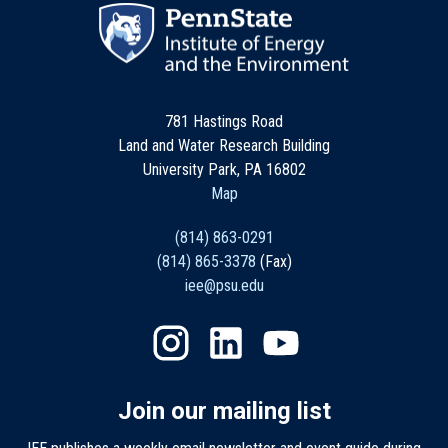
781 Hastings Road
Land and Water Research Building
University Park, PA 16802
Map
(814) 863-0291
(814) 865-3378
(Fax)
iee@psu.edu
Join our mailing list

### Goal of the exercise
Pictures stay out; print everything else in the data exactly.

### Output
781 Hastings Road
Land and Water Research Building
University Park, PA 16802
Map
(814) 863-0291
(814) 865-3378
(Fax)
iee@psu.edu
Join our mailing list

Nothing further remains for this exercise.